Forward-looking: Privacy is a big focus in iOS 13. Apps will be allowed to ask you for information but you don’t have to share anything if you don’t want to. Best yet, you can even have Apple create and supply apps with a random e-mail address that’ll be forwarded to your real e-mail address. It sounds like a great way to protect your actual e-mail address from potential spam and drew a huge applause from the audience.
Apple during its WWDC 2019 keynote on Monday introduced the next version of its mobile operating system. iOS 13 includes a bevy of fresh capabilities and features headlined by a new dark mode.
In iOS 13, dark mode replaces the bright and lightly colored shades in apps like Apple Music, Photos and Messages with darker shades – mostly blacks – to improve readability. Dark mode transforms the look and feel of iOS and may even marginally improve battery life. Quite frankly, is a long time overdue and will likely be a big hit with users.
Speaking of improved performance, iOS 13 is said to launch apps up to twice as fast and Face ID reportedly works 30 percent faster. Downloads will be around 50 percent smaller and updates will be roughly 60 percent smaller, Apple said.

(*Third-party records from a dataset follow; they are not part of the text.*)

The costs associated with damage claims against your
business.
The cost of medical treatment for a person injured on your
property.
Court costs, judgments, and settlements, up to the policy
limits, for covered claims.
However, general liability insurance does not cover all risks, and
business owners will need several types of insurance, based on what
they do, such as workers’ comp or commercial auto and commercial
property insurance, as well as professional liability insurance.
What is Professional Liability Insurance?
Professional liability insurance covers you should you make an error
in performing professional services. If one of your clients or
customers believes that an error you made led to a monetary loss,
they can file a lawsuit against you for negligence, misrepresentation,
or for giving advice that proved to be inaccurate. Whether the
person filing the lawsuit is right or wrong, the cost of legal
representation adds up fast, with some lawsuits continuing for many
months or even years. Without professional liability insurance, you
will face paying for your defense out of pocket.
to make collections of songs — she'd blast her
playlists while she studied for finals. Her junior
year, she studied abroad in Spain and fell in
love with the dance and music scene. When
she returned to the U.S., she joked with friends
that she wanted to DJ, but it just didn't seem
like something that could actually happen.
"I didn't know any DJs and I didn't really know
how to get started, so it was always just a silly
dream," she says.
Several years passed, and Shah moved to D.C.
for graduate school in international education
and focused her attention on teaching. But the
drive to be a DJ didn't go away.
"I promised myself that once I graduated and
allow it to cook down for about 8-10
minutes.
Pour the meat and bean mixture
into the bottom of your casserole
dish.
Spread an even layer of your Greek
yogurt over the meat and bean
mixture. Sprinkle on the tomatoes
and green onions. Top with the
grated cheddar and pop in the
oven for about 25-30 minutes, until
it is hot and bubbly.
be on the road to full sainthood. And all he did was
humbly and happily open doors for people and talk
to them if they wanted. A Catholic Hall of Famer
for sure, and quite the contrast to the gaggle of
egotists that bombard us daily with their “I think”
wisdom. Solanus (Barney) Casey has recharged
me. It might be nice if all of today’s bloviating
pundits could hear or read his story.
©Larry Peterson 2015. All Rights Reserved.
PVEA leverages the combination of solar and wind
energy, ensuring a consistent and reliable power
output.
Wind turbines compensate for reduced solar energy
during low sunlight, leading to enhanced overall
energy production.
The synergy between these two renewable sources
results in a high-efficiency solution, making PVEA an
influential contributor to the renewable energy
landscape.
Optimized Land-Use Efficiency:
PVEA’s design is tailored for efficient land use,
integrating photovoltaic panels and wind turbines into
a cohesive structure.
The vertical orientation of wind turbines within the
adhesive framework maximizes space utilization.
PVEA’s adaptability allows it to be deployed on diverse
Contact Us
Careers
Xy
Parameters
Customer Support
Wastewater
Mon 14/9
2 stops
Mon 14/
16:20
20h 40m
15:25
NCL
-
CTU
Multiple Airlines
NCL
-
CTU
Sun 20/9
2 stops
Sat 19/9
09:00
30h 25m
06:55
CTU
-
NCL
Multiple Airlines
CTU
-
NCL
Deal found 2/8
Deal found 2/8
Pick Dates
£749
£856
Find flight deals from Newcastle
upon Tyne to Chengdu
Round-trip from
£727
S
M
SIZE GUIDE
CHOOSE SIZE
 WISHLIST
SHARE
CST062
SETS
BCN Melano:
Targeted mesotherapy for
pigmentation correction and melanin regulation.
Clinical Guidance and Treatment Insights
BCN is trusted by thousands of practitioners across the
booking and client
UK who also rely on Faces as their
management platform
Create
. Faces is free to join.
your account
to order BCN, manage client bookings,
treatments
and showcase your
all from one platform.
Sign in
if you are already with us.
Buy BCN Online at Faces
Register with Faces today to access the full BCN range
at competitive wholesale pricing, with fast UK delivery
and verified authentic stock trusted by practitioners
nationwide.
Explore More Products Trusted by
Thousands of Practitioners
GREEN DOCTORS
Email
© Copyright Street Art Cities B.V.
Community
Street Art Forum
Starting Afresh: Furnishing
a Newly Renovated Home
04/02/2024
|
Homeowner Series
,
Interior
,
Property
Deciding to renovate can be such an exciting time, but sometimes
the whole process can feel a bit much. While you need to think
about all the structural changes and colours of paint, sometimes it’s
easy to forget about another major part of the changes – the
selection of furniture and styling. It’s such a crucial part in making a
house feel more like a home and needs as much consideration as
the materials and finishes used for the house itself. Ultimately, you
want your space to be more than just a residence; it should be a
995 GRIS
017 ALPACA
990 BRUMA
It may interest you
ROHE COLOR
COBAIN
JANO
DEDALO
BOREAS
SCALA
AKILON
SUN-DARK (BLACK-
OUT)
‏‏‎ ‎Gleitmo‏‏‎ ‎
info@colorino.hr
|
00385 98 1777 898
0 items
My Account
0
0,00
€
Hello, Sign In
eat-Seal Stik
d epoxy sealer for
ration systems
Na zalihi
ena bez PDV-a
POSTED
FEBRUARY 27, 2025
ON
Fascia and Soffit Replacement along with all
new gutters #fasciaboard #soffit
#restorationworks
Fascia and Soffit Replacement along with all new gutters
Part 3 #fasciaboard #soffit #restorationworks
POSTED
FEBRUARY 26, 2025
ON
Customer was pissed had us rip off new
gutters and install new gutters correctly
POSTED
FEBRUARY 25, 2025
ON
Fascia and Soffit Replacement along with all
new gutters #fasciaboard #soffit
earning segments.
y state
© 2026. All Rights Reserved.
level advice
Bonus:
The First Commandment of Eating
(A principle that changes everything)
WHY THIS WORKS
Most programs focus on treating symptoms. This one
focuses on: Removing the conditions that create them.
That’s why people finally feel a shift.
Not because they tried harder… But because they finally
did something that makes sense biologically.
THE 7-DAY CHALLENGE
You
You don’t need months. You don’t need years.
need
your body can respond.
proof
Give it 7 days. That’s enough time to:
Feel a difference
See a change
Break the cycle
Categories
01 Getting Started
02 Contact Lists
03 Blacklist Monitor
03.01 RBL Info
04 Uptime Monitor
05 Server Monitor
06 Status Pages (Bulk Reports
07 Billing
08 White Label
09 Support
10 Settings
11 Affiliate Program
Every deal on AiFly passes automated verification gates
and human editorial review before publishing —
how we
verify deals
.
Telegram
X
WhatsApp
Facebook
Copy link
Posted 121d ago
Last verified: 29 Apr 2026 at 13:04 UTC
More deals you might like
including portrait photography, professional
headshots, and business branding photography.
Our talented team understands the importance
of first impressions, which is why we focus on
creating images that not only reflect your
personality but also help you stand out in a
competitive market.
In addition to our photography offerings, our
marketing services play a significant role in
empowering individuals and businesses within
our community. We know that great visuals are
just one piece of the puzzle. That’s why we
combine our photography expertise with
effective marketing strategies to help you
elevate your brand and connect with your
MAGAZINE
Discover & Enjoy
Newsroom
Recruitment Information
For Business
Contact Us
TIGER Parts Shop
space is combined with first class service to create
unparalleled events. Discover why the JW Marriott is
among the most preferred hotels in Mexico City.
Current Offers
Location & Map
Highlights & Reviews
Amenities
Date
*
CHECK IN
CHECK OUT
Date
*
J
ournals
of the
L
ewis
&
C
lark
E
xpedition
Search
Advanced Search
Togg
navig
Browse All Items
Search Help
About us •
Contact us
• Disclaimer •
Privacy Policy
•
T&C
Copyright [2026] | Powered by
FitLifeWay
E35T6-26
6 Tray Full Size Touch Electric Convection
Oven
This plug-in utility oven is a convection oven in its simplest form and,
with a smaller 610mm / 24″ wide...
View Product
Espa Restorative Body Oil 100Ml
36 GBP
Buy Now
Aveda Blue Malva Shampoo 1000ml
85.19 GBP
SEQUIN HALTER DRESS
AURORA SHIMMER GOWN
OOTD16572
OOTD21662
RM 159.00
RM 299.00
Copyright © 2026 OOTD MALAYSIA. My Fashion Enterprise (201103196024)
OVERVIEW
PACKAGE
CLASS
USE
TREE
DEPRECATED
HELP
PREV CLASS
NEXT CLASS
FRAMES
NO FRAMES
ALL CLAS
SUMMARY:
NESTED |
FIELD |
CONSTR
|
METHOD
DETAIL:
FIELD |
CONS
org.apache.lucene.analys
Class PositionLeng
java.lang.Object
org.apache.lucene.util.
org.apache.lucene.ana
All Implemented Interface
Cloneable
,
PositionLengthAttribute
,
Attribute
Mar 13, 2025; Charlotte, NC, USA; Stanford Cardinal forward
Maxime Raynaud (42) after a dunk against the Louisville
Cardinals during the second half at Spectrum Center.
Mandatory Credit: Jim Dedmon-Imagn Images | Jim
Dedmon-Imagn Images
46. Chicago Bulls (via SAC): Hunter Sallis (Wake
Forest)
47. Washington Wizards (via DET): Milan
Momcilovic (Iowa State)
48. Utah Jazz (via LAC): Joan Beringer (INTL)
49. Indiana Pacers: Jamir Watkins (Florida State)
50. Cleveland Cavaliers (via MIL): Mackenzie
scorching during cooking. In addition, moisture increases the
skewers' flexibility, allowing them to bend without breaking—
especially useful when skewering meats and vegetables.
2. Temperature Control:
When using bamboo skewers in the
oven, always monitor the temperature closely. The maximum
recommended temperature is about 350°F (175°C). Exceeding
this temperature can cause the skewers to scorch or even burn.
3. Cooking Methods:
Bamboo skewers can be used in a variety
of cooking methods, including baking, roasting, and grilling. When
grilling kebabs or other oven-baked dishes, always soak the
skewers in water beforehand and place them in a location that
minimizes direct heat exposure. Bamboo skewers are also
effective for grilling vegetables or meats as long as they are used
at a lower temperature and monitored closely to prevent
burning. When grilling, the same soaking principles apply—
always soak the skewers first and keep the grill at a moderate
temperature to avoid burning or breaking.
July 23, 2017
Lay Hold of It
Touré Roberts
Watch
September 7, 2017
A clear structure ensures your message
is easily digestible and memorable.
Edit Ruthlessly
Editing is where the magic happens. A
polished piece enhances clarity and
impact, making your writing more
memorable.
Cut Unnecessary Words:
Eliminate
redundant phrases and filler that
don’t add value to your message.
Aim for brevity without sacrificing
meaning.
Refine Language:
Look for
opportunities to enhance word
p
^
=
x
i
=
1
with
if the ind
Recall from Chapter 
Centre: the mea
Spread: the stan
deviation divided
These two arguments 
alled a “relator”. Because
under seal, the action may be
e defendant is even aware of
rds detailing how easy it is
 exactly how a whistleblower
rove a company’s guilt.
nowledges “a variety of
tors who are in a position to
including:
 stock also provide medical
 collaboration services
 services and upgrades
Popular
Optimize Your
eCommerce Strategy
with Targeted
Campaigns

Apple in its dark mode demo squeezed in a sneak peek of its quick path swipe-enabled keyboard and additionally revealed music playback with time-synched lyrics. We also learned that Reminders is being revamped, as is Apple’s own mapping application. Maps got off to a rough start but Apple has been working tirelessly to improve them over the years and by the end of 2019, new mapping data should be available across the entire US.
Privacy has been a huge sticking point in the tech industry over the past year. With iOS 13, Apple is making privacy a focal point. For example, you’ll be able to share your location with an app just once and have it ask you again the next time it wants it. There’s also background tracking alerts for apps that you permit to regularly access your location as well as Wi-Fi and Bluetooth location protection.
Apple has also developed an alternative way to sign in to apps and services. It’s called Sign in with Apple but unlike similar options offered by Facebook and Google, it won’t share your personal information.
HomeKit is also getting some privacy improvements including the ability to analyze videos locally instead of in the cloud through HomeKit Secure Video. HomeKit is also coming to routers with the first implementations expected from Linksys, Eero and Charter Spectrum.
Messages, meanwhile, is getting broader Memoji support including further customization options and sticker packs. There’s also a new portrait lighting feature that lets you simulate moving a lighting source closer or further away from your subject, the ability to rotate video and the use of machine learning to remove duplicate images, screenshots and other photos of lesser interest that might inhibit your photo browsing experience.
Apple has also improved Siri in iOS 13. Thanks to new neural text-to-speech tech, Siri sounds better than ever. The personal assistant can also read messages instantly when you’re wearing AirPods and let you reply to them on the fly. Elsewhere, HomePod is getting HandOff technology and the ability to distinguish voices for personalized experiences.
These features and more will arrive as part of iOS 13 when the new operating system ships later this year, likely in the fall to coincide with the launch of new iPhones.